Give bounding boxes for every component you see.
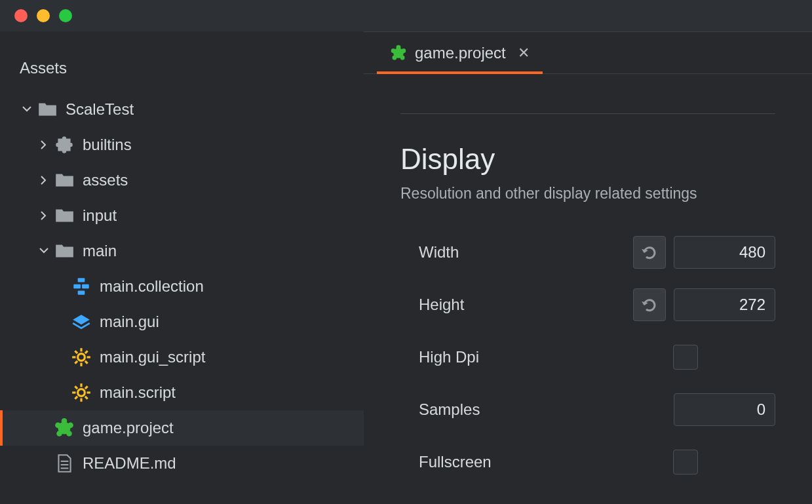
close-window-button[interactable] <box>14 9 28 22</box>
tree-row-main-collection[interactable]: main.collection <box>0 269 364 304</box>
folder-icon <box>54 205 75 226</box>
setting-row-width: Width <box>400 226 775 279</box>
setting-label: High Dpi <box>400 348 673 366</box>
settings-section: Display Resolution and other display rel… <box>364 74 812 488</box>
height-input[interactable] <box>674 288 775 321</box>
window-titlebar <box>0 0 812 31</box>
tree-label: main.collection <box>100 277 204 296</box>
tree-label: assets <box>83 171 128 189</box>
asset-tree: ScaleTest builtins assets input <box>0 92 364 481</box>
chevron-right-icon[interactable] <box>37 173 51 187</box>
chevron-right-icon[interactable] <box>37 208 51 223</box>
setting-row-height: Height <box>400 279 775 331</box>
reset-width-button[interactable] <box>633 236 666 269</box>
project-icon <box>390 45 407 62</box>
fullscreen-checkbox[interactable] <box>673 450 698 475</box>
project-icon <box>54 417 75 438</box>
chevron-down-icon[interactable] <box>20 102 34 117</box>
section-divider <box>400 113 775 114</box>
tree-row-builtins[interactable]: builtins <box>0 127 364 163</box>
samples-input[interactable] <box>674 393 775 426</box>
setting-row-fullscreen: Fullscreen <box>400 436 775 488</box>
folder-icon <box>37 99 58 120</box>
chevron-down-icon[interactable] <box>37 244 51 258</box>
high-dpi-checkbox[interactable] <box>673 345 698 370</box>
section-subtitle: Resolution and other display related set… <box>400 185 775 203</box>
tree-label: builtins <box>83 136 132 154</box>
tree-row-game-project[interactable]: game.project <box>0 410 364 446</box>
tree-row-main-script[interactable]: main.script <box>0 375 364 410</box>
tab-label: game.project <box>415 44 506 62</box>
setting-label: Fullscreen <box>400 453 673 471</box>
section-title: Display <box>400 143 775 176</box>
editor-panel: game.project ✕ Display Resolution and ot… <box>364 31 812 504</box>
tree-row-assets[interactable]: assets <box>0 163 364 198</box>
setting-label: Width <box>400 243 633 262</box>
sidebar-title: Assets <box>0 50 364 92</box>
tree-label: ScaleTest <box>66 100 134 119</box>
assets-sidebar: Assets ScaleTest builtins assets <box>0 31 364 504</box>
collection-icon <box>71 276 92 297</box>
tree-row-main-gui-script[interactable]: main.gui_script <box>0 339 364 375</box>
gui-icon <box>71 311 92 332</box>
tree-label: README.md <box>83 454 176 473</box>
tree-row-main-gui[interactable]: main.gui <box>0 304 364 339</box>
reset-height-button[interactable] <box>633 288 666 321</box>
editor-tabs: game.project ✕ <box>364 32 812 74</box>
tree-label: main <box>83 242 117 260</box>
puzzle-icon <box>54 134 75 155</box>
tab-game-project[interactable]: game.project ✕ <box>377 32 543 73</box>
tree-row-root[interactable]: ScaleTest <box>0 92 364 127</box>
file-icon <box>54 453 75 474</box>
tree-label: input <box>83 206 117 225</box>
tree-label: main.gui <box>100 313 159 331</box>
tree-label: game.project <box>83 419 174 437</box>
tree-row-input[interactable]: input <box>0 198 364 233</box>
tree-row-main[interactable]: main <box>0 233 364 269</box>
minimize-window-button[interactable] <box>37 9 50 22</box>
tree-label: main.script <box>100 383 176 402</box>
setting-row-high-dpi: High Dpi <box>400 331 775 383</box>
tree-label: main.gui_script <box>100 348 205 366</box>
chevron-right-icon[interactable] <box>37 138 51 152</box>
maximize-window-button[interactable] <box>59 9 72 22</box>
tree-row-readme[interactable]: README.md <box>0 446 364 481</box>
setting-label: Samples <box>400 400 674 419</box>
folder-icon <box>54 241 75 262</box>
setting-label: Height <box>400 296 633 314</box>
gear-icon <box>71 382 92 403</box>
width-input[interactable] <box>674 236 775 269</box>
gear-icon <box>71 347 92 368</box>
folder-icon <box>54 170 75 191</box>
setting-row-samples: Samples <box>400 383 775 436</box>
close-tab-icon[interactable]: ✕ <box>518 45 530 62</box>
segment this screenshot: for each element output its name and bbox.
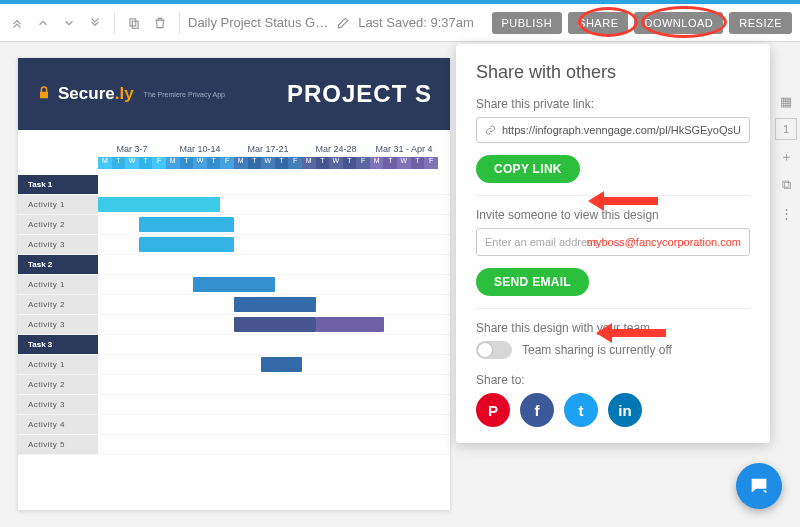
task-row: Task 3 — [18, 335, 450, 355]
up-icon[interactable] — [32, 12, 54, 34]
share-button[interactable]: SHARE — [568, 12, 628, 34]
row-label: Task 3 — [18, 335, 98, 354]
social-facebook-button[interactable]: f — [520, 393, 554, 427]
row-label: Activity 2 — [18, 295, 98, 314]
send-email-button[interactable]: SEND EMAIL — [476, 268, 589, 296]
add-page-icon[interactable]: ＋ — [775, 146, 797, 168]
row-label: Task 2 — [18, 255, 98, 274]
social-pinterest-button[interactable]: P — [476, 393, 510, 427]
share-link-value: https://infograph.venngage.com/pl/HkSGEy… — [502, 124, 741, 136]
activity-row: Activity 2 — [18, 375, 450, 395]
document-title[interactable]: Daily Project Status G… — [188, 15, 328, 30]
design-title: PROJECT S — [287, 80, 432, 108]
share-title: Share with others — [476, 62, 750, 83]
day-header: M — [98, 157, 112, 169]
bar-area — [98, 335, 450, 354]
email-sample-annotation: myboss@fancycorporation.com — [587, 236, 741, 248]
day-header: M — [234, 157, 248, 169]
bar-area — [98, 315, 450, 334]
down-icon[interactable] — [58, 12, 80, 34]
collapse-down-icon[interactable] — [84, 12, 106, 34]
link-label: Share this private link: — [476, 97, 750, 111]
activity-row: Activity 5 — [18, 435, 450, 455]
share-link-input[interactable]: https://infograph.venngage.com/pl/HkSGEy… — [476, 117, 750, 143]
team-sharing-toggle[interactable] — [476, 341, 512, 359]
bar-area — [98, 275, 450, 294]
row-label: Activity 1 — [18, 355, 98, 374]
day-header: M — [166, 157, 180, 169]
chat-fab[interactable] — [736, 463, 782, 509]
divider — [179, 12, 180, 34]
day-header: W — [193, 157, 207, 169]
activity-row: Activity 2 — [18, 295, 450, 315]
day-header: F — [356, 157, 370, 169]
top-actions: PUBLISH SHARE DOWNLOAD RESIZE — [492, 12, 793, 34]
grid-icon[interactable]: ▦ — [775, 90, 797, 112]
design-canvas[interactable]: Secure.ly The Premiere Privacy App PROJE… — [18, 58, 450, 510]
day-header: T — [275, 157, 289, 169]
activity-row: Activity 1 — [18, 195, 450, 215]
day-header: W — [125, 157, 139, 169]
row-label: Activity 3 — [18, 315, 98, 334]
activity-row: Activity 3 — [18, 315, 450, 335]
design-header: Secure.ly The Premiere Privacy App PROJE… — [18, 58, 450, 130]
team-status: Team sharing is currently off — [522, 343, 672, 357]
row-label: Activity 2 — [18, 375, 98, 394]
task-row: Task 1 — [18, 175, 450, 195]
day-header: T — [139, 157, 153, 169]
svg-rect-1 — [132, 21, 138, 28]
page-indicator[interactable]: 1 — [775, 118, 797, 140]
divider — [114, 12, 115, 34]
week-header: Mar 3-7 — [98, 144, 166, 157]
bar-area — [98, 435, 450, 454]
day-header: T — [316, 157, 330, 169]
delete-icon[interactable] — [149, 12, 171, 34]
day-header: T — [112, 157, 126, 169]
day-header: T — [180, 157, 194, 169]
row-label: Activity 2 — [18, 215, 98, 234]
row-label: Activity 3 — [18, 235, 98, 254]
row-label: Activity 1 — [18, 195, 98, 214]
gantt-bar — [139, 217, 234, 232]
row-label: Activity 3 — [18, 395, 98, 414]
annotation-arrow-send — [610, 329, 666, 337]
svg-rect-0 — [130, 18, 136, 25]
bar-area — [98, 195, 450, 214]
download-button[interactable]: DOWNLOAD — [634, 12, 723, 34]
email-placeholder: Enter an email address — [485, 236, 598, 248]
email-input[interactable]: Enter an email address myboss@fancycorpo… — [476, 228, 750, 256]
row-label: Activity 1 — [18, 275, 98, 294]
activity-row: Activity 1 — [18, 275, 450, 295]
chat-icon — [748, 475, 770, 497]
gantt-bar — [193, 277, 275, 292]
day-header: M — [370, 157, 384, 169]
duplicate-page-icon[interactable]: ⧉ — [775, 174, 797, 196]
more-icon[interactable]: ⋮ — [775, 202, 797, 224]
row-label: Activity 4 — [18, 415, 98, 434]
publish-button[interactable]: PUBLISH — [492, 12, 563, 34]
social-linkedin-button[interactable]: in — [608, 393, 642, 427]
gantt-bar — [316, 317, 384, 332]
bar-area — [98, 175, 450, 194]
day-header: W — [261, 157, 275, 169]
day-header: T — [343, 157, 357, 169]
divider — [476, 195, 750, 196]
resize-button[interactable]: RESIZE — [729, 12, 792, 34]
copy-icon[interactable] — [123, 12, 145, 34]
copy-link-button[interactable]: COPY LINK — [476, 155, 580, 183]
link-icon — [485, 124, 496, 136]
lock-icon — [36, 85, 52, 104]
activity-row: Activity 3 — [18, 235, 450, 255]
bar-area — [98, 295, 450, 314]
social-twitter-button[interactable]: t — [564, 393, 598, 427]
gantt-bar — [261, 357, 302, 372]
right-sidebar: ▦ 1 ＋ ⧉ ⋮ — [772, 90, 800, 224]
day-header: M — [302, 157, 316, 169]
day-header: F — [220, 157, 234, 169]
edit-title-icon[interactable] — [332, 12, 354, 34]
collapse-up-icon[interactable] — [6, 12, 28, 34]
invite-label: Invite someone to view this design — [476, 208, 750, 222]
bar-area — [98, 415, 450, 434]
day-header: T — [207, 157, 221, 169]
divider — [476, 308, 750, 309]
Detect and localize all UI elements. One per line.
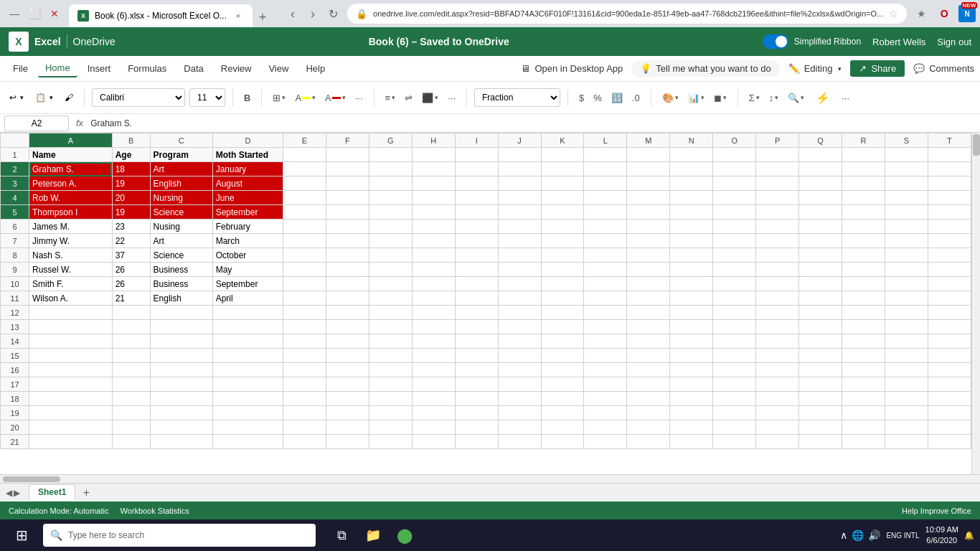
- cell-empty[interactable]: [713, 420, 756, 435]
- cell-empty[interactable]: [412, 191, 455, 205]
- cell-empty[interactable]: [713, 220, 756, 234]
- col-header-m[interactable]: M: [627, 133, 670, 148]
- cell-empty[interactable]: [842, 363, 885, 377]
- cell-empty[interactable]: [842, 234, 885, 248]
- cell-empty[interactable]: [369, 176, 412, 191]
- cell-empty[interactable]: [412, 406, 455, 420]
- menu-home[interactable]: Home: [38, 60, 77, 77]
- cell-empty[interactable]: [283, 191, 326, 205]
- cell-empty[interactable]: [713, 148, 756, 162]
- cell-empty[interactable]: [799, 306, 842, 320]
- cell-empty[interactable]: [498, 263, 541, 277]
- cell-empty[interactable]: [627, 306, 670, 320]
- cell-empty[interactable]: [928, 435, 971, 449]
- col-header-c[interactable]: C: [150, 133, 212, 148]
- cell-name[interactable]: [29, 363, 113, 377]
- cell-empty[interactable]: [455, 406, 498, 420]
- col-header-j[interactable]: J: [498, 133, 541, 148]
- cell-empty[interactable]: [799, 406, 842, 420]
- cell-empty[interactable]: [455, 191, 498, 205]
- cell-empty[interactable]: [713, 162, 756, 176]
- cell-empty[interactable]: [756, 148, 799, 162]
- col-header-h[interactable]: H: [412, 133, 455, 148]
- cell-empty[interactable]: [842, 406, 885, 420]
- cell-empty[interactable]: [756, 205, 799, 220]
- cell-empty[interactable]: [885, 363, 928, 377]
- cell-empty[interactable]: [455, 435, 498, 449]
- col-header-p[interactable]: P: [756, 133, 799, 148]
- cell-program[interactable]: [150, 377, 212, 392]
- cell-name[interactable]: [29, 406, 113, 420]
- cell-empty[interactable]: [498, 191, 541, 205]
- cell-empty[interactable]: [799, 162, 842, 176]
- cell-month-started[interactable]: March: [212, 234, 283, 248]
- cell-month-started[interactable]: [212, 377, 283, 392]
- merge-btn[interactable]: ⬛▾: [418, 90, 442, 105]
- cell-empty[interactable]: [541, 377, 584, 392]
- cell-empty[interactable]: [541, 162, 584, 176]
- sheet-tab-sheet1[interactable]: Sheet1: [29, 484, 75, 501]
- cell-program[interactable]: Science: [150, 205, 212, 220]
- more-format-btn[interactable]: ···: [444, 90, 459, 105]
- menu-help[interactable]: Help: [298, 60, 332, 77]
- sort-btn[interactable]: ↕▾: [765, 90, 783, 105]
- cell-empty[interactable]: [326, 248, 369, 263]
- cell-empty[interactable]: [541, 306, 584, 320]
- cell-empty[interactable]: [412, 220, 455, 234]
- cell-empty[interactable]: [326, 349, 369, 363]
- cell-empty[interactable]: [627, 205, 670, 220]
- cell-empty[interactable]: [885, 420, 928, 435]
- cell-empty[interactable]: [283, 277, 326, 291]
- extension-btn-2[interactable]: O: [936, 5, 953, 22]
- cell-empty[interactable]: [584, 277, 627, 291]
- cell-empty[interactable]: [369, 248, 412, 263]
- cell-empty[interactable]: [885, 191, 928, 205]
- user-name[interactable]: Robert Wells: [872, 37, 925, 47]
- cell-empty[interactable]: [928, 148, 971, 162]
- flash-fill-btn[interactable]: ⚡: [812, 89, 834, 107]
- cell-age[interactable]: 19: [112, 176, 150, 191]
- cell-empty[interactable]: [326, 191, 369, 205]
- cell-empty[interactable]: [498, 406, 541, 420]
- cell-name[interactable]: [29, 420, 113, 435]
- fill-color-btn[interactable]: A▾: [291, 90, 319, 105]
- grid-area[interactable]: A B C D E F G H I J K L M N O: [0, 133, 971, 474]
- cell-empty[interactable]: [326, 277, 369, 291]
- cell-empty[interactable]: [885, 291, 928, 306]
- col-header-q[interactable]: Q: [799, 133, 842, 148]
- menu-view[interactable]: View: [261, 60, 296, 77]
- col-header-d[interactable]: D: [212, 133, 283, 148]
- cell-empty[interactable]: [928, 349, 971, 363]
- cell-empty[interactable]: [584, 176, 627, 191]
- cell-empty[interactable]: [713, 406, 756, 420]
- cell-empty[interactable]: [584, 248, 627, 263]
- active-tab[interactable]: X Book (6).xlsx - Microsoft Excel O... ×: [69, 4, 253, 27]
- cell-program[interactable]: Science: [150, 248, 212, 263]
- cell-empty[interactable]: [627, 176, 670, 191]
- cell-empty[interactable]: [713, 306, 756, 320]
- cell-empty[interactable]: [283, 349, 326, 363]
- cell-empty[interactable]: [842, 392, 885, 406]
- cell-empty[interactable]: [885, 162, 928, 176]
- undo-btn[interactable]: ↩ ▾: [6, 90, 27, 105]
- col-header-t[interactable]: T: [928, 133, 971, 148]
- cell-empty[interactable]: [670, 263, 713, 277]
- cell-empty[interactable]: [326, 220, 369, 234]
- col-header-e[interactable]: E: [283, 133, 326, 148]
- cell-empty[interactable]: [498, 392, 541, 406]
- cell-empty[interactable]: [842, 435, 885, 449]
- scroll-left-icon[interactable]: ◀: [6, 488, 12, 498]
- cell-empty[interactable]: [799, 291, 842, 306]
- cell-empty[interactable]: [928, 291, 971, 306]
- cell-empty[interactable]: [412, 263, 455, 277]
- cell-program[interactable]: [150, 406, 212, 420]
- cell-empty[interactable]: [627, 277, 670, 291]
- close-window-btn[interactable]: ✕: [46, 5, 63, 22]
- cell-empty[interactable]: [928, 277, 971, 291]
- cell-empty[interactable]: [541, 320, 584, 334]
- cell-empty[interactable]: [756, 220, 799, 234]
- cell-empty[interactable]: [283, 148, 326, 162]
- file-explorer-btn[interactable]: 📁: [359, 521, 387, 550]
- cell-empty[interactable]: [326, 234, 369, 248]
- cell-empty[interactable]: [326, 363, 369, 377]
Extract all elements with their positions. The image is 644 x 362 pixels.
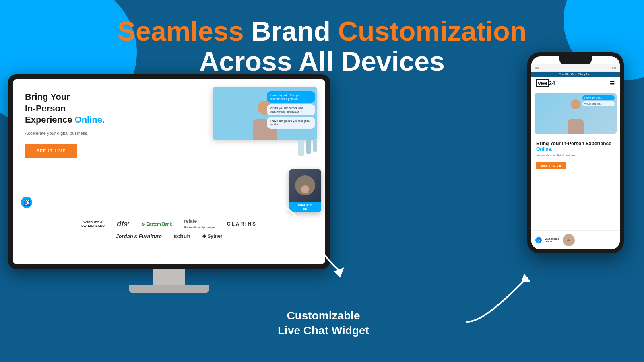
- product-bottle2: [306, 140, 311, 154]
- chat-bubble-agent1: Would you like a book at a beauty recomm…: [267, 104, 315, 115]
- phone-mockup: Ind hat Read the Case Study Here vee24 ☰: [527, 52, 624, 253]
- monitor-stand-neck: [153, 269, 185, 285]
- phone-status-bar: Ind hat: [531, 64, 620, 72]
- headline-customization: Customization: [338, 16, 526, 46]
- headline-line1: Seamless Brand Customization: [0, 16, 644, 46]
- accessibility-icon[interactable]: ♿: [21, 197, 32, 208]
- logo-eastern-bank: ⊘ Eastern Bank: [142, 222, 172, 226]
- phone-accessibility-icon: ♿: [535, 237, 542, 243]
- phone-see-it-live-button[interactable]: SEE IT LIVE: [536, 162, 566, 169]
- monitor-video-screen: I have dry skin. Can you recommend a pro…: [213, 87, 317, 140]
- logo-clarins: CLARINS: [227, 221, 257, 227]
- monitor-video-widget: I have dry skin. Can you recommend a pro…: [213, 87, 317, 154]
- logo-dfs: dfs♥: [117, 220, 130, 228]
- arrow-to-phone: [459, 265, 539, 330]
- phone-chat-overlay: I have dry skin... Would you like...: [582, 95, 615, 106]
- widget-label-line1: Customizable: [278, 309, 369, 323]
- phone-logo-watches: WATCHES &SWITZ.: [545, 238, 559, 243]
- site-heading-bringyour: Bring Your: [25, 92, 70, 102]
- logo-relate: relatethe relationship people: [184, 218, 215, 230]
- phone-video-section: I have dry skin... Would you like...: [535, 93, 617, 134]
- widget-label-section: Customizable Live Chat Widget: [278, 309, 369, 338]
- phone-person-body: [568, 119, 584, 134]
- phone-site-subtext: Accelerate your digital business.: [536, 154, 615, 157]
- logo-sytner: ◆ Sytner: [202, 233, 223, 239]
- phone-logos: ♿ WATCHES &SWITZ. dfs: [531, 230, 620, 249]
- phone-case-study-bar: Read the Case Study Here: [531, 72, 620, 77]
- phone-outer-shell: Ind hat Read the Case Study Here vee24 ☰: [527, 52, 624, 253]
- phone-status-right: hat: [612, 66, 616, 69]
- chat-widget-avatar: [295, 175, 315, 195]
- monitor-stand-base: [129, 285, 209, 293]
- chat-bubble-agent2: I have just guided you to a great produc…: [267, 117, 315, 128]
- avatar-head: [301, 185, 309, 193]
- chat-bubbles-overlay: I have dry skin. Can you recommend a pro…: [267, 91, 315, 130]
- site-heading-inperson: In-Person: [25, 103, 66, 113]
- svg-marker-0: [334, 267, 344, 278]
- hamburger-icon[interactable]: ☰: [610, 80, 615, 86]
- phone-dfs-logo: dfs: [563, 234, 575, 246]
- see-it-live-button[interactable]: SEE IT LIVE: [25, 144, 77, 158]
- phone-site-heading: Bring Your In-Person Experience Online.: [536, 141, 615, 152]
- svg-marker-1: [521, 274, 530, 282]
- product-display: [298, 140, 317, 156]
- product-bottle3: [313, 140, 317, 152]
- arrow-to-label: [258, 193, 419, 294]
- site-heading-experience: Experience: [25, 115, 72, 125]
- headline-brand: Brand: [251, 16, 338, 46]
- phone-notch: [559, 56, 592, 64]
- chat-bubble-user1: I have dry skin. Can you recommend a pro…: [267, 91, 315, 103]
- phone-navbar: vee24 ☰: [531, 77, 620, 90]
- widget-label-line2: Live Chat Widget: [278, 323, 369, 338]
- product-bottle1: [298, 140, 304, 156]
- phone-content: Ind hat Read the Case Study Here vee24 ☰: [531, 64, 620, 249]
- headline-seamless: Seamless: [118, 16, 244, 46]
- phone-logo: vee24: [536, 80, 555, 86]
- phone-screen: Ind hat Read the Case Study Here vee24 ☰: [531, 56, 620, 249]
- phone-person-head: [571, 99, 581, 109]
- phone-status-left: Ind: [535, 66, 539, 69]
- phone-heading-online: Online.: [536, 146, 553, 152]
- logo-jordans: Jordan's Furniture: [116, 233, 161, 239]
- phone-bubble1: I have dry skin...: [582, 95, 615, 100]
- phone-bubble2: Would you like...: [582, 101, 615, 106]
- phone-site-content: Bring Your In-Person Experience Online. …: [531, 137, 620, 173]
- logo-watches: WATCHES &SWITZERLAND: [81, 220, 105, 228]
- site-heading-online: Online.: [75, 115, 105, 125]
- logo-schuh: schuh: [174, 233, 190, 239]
┄┄┄┄┄┄
• _Exercise requirements_
Among the records, find every line holding the word "view" and copy it.

• _Solution to this task_
invite-label: Invite someone to view this design — [476, 208, 750, 222]
- menu-view[interactable]: View: [261, 60, 296, 77]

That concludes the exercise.